When telling Konno about the spy plane:
"He paused, measuring how he felt. Inside the bouncy music and applause, he occupied a pocket of calm. He was not connected to anything here and not quite connected to himself and he spoke less to Konno than to the person Konno would report to, someone out there, in the floating world, a collector of loose talk, a specialist who lived in the dark like the men with bright lips and spun-silk wigs … He barely noticed himself talking … The more he spoke, the more he felt he was softly split in two." (89-90)
Lee had his own "Historic Diary"which he intended to be read later by people who would study him as a revolutionary (149).
Lee kept revising the way he would tell his story of the shooting of the President. At first, he was ready to name all the other names of the people in the conspiracy, but later decided that he looked more heroic and historical if he portrayed the story with him as a lone gunman (434).
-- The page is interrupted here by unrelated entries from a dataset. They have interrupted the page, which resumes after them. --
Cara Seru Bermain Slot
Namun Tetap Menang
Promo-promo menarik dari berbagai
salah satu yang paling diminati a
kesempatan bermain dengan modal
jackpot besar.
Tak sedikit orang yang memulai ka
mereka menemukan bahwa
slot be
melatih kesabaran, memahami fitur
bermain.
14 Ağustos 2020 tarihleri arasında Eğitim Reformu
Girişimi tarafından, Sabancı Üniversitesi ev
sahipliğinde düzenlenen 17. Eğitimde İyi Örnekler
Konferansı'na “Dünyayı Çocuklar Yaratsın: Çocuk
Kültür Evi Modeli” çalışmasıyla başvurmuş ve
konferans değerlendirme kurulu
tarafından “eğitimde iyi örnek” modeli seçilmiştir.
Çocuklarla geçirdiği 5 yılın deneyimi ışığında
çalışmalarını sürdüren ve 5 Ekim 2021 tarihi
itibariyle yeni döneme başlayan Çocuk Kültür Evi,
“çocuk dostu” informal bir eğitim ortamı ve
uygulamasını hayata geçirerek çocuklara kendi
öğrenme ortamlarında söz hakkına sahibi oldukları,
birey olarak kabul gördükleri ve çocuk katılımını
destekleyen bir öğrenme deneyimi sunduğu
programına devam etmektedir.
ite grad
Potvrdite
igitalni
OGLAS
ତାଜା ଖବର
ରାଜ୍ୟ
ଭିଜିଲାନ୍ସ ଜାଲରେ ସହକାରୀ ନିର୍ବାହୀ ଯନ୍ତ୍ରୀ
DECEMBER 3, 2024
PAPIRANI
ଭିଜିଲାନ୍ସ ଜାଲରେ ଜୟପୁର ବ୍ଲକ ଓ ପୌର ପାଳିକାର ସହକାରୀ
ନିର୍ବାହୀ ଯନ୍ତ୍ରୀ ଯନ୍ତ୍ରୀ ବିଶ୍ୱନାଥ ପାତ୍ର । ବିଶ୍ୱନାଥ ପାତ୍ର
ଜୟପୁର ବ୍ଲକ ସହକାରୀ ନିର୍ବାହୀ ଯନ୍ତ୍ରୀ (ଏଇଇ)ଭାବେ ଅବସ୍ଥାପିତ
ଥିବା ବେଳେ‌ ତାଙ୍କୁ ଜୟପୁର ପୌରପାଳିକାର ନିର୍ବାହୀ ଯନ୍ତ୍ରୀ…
He predicted that "People will come to see him, the lawyers first, then psychologists, historians, biographers. His life had a single clear subject now, called Lee Harvey Oswald," (435). Lee was preparing to rebuild his own life story again now that he had successfully gone from the fringes of history to the center of the action.
I see an interesting parallel between Lee's obsession with revising and retelling his story to fit it into a larger historical narrative and our own obsession with social media.
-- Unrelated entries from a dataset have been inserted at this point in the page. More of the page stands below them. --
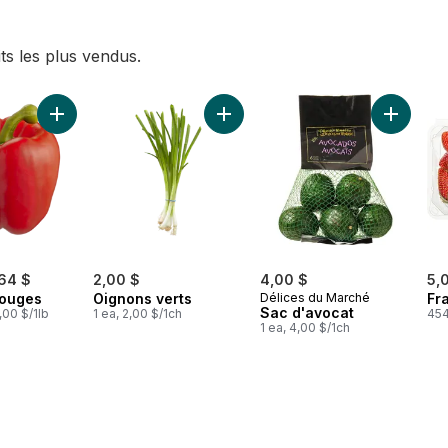
ts les plus vendus.
u panier
Ajouter Poivrons rouges au panier
Ajouter Oignons verts au panier
Ajouter 
,64 $
2,00 $
4,00 $
5,
rouges
Oignons verts
Délices du Marché
Fra
Sac d'avocat
,00 $/1lb
1 ea, 2,00 $/1ch
454
1 ea, 4,00 $/1ch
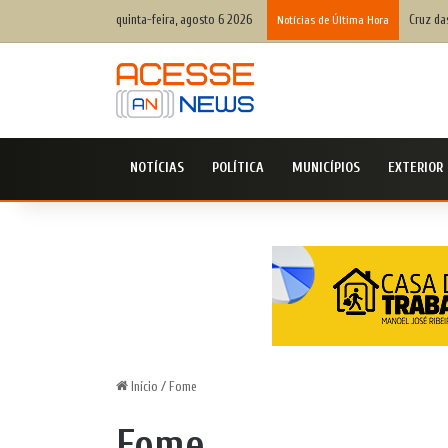
quinta-feira, agosto 6 2026
Defesa 
Notícias de Última Hora
NOTÍCIAS
POLÍTICA
MUNICÍPIOS
EXTERIOR
Início
/
Fome
Fome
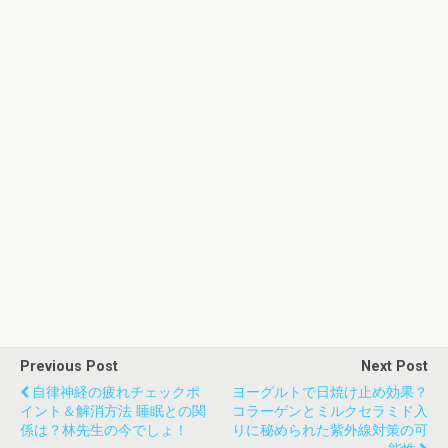
Previous Post
Next Post
自律神経の疲れチェックポ
ヨーグルトで日焼け止め効果？
イント＆解消方法 睡眠との関
コラーゲンとミルクセラミド入
係は？林先生の今でしょ！
りに秘められた紫外線対策の可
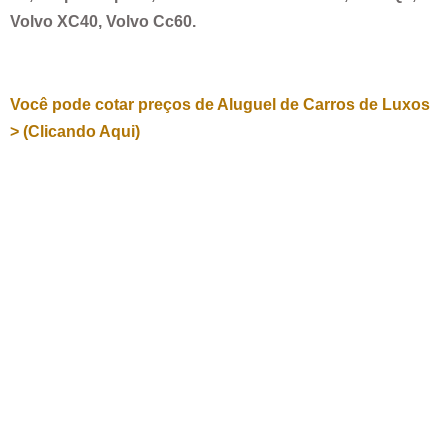
Volvo XC40, Volvo Cc60.
Você pode cotar preços de Aluguel de Carros de Luxos
> (Clicando Aqui)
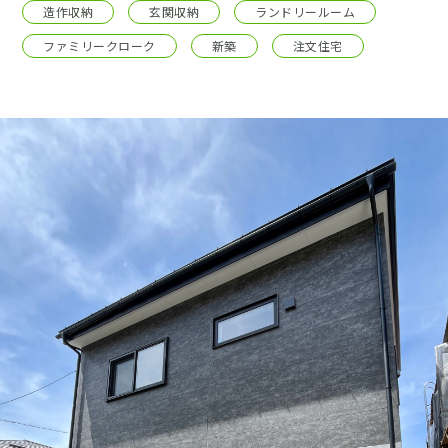
採用情報
造作収納
玄関収納
ランドリールーム
ファミリークローク
新築
注文住宅
土地をお探しの方
イベント
ショールーム
ブログ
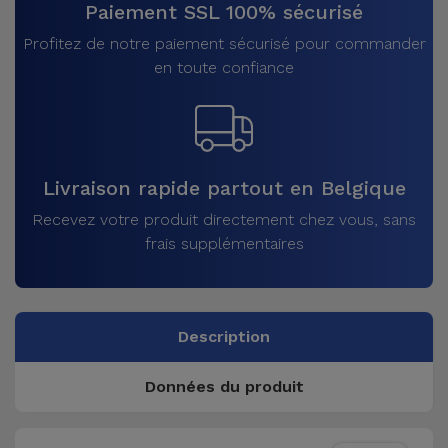
Paiement SSL 100% sécurisé
Profitez de notre paiement sécurisé pour commander
en toute confiance
Livraison rapide partout en Belgique
Recevez votre produit directement chez vous, sans
frais supplémentaires
Description
Données du produit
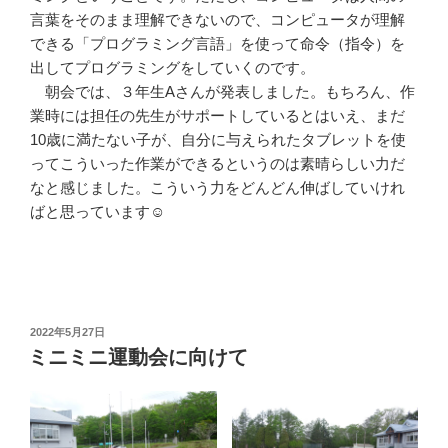
言葉をそのまま理解できないので、コンピュータが理解
できる「プログラミング言語」を使って命令（指令）を
出してプログラミングをしていくのです。
朝会では、３年生Aさんが発表しました。もちろん、作
業時には担任の先生がサポートしているとはいえ、まだ
10歳に満たない子が、自分に与えられたタブレットを使
ってこういった作業ができるというのは素晴らしい力だ
なと感じました。こういう力をどんどん伸ばしていけれ
ばと思っています☺
投
2022年5月27日
稿
ミニミニ運動会に向けて
日:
In different situations I sometimes catch myself thinking--and I'm sure I'm not the only one who does this--things like:
"Oh, if only I had my camera with me this would make a cool instagram post."
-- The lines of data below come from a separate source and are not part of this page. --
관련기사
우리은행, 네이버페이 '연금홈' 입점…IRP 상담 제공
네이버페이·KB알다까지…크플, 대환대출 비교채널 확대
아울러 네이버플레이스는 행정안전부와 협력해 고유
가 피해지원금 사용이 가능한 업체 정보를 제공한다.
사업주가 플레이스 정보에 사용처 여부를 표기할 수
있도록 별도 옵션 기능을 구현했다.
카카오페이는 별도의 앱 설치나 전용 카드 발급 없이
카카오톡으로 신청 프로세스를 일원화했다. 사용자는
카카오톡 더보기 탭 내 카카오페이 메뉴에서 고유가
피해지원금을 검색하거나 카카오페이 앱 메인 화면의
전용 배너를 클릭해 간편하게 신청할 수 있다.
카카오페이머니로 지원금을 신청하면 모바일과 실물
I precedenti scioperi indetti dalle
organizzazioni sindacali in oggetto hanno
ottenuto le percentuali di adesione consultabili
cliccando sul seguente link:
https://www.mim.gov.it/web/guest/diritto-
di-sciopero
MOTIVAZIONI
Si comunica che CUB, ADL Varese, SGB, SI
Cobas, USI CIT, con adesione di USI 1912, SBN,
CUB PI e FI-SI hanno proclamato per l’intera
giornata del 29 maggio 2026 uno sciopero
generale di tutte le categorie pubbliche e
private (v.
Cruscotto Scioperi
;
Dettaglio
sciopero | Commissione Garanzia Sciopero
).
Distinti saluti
"That quote would get so many retweets on twitter, I better write it down so I don't forget."
"This Facebook post would get so many likes if I wrote it this way."Most of the time it's little things that don't matter that much, but in my head I can construct them or frame them in a certain way that would make me look good on social media. Moments like these give me a feeling of not being totally involved in whatever activity it is that I'm doing, but instead looking at it from a "distance" and analyzing its value if it were applied to social media.
It's also similar to Lee in the way that the only reason why anyone posts on social media is to get attention from their peers. Lee's Historical Diary was not written for him, but for the people who would read it later and put it into the history books that he foresaw being written about his life in Russia. Lee's one goal in life was to merge with history, and make something of his life--to prove something to the people around him. Social media, too, is a medium where people try to shape and construct a story that proves their worth in the world and the human narrative.
This would make a fascinating point of departure for a metafictional-historiographic project: Lee's Twitter feed or Facebook-status history. I don't imagine he'd have many friends or followers (Marguerite would be blocked; Marina wouldn't be allowed to have her own account), but it would be an apt forum to explore the kind of self-narrativization we observe in him (and, as you point out, to remind us all how commonplace this kind of thinking is).
ReplyDeleteAnother way to put this is that Lee seems delusional, or narcissistic, largely because we know he goes on to shoot the president, and we view all his self-dramatizing in light of this fact. But if he never went on to do anything like that, DeLillo's character wouldn't seem so unusual at all. And maybe that's part of the point.